There are some other parameters related to the exponential moving averages of the function, gradient, and Hessian-vector values, which can be seen in full detail in the accompanying full documentation. With that, let's define the optimization loop with the appropriate invocation:

In [None]:
def run_optimizer():
    conf = Config()
    log_dir = 'runs/mnist_custom_optim'
    print('Tensorboard: tensorboard --logdir={}'.format(log_dir))

    with SummaryWriter(log_dir) as writer:
        use_cuda = not conf.no_cuda and torch.cuda.is_available()
        torch.manual_seed(conf.seed)
        device = torch.device('cuda' if use_cuda else 'cpu')
        train_loader, test_loader = prepare_loaders(conf, use_cuda)

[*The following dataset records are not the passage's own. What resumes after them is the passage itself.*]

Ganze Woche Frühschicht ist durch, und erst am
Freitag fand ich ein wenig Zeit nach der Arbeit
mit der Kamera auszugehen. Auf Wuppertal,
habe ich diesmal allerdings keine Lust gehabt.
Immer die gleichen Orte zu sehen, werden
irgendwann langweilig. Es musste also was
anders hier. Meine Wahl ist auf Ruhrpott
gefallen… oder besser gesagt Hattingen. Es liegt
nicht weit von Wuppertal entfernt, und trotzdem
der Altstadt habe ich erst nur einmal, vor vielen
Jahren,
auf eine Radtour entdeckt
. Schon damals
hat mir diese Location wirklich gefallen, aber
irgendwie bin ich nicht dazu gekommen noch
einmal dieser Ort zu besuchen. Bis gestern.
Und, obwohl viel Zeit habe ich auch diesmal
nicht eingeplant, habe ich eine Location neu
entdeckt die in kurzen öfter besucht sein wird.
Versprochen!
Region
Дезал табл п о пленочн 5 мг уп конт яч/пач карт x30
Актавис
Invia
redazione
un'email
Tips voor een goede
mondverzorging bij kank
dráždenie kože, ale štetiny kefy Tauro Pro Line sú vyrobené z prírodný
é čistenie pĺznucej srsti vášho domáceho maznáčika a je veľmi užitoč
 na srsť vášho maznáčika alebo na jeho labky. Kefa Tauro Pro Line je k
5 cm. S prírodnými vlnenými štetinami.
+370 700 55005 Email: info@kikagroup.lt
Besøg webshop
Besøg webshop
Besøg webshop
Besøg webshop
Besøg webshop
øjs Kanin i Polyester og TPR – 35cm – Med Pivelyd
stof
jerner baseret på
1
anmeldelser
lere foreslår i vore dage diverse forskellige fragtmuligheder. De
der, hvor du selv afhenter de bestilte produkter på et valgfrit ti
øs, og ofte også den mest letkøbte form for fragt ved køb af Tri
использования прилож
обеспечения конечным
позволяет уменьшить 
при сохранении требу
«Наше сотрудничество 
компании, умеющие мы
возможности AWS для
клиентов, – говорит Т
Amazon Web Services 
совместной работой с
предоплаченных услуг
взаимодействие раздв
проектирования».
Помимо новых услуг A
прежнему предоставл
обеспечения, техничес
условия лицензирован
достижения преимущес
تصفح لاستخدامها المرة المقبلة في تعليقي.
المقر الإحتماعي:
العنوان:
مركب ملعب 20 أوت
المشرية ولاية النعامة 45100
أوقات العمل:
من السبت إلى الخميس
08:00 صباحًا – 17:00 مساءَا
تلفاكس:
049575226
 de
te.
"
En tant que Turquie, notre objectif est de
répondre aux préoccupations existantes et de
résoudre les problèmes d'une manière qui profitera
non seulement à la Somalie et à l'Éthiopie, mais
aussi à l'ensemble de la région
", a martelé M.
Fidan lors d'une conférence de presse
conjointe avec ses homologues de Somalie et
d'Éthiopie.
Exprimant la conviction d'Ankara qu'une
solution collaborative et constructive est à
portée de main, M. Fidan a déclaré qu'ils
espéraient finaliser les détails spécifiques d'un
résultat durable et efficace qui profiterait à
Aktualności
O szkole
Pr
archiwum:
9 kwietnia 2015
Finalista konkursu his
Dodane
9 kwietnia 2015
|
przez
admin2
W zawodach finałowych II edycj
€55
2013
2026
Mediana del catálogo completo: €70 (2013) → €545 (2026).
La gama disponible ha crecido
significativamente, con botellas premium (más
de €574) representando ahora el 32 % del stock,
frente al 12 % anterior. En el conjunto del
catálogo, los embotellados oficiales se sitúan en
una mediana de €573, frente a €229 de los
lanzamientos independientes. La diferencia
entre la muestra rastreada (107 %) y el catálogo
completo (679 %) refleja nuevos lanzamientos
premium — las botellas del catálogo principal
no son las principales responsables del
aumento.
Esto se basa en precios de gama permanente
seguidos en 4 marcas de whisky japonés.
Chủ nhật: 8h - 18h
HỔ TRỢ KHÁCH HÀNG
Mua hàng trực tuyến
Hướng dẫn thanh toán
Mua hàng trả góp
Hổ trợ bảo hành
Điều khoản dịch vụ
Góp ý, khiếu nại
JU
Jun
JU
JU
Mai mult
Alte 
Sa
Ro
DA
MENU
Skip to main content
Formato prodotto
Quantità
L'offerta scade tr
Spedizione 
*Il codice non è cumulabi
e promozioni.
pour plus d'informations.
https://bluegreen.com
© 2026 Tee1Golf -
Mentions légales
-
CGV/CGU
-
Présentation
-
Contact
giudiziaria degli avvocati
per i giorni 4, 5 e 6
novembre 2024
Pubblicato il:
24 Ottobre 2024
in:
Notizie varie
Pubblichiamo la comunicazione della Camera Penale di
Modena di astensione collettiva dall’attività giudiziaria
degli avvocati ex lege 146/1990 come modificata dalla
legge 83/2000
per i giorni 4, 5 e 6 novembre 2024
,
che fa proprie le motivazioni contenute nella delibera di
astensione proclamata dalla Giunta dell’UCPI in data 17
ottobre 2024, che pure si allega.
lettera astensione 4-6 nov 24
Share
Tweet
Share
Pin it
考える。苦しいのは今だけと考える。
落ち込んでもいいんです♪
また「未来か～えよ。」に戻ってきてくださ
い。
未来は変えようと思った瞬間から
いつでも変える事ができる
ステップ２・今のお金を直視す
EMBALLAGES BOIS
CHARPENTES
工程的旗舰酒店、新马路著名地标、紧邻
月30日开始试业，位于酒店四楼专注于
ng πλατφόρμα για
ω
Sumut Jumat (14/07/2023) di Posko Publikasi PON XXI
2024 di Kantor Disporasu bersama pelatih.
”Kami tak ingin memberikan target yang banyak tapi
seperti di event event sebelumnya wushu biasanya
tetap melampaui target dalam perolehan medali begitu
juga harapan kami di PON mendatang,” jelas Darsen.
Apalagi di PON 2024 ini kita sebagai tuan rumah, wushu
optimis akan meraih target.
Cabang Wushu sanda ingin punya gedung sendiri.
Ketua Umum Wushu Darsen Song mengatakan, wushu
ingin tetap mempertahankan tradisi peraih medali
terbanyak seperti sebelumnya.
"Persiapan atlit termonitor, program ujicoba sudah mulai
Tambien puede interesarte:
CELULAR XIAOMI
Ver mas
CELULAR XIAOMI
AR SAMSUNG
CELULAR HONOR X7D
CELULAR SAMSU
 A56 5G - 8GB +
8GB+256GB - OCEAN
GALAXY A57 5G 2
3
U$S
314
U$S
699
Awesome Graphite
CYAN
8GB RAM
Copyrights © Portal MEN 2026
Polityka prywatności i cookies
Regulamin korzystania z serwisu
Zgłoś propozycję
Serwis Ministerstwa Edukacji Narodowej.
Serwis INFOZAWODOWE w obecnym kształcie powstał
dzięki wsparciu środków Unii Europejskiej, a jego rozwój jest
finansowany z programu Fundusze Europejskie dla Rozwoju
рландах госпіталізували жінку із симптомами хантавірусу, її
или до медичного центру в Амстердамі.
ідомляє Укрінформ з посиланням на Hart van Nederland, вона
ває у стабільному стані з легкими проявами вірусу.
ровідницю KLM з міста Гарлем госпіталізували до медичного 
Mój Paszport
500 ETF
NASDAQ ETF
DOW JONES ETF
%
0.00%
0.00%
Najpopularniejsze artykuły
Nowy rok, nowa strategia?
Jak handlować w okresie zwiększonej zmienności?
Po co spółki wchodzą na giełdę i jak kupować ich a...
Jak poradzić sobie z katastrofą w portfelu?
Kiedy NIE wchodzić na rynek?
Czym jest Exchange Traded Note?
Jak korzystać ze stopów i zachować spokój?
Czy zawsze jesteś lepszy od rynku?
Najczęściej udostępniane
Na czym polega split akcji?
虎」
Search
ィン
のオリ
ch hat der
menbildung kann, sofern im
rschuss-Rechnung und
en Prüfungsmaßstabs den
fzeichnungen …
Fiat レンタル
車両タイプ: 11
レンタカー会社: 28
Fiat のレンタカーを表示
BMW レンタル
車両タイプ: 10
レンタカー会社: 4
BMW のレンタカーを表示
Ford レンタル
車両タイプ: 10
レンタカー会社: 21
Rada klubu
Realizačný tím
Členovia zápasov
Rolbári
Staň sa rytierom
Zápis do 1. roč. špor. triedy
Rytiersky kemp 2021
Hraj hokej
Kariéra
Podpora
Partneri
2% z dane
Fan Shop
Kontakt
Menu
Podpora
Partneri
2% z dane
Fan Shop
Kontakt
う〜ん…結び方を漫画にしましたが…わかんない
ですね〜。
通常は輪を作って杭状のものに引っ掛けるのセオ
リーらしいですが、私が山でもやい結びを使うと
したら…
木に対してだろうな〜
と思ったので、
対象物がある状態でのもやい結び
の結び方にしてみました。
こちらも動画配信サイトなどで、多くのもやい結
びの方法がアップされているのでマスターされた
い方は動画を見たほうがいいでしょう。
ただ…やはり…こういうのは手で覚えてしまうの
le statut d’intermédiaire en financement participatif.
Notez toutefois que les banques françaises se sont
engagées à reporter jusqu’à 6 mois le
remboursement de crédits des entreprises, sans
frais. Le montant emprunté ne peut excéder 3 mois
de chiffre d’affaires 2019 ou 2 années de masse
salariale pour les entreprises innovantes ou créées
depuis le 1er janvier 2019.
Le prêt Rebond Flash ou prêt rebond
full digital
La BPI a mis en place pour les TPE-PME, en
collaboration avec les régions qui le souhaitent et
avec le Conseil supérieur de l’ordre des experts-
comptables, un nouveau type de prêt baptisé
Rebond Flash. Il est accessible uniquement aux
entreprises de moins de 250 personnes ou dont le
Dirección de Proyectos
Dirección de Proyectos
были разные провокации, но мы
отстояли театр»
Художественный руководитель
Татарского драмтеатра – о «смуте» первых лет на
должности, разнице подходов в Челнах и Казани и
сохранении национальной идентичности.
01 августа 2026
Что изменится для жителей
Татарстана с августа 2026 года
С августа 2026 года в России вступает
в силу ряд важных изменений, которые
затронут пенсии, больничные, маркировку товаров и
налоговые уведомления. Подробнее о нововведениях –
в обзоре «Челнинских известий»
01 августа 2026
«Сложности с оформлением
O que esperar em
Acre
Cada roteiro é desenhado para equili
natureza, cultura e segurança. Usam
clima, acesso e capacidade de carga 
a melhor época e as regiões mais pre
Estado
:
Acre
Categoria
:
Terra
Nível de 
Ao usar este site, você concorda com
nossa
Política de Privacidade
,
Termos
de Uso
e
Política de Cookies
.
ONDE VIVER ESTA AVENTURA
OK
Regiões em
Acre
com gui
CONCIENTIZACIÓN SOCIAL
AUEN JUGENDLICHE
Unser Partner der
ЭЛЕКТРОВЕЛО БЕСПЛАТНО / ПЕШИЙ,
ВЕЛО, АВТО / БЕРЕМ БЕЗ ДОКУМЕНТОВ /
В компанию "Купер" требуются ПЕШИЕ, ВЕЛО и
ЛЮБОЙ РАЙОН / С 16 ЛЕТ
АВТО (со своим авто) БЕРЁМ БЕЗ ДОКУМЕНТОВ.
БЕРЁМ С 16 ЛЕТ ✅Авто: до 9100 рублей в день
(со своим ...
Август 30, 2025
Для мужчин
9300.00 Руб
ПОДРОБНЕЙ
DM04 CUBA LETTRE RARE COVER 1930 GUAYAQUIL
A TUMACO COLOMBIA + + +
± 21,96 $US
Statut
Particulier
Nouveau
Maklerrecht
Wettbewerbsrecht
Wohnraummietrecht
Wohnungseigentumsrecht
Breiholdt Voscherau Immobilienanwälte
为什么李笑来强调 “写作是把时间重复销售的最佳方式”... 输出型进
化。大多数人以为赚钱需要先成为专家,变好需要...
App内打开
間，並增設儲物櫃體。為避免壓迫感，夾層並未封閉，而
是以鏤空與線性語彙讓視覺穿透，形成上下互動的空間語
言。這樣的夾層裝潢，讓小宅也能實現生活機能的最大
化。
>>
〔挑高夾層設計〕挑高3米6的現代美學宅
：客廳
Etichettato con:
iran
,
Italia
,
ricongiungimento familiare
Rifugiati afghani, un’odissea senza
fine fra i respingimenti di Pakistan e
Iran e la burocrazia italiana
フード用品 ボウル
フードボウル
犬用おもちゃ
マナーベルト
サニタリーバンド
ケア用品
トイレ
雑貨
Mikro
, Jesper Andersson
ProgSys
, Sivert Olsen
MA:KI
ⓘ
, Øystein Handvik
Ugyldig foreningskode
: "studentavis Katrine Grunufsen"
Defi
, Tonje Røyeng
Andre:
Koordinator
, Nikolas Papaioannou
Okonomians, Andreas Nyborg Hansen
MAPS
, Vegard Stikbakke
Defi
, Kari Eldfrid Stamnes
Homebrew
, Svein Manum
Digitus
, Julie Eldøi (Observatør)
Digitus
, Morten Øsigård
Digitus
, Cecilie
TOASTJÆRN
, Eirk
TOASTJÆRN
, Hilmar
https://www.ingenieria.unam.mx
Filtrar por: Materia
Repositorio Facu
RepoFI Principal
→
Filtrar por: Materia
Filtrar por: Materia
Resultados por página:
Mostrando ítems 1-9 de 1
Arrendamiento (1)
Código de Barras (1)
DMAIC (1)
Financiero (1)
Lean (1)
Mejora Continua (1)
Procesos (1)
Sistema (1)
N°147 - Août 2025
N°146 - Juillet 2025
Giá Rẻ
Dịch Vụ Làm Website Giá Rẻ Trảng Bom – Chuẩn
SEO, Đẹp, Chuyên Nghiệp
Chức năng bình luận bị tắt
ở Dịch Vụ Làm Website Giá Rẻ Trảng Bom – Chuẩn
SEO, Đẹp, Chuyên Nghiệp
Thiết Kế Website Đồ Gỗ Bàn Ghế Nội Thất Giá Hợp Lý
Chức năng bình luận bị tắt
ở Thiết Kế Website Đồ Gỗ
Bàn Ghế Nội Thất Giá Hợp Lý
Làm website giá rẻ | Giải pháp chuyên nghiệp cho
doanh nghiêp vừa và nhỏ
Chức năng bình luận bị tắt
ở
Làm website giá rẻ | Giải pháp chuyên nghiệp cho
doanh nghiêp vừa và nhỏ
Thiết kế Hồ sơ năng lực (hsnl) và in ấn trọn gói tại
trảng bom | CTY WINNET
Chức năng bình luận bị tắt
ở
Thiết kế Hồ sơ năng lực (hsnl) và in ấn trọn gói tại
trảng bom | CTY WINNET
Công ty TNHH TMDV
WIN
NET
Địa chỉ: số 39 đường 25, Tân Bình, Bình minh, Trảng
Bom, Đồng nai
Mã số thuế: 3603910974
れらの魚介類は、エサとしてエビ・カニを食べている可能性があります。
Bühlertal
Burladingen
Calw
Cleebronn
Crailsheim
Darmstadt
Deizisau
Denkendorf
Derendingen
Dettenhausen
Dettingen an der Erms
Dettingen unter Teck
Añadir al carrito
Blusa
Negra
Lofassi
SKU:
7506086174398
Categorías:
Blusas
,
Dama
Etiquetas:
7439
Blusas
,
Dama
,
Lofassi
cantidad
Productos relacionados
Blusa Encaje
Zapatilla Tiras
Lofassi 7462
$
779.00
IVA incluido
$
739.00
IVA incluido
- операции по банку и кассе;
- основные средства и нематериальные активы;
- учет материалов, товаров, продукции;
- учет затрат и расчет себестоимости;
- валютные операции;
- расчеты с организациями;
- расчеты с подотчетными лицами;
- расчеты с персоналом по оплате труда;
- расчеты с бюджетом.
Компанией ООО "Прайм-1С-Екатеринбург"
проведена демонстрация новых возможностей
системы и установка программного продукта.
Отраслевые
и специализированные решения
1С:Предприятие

        model = Net().to(device)

        # create grid of images and write to tensorboard
        images, labels = next(iter(train_loader))
        img_grid = utils.make_grid(images)
        writer.add_image('mnist_images', img_grid)

        # custom optimizer from torch_optimizer package
        optimizer = curve.CurveSGD(model.parameters(), lr=conf.lr)

        for epoch in range(1, conf.epochs + 1):
            train(conf, model, device, train_loader, optimizer, epoch, writer)

And at last, we can run the accompanying optimizer simply with:

In [None]:
run_optimizer()

And that's it! Notice that there is nothing different about the invocation of CurveSGD for optimization compared to other optimizers in the PyTorch library, with the exception of having to invoke the function closure for Hessian information. For full documentation, see the associated website or Sphinx pages.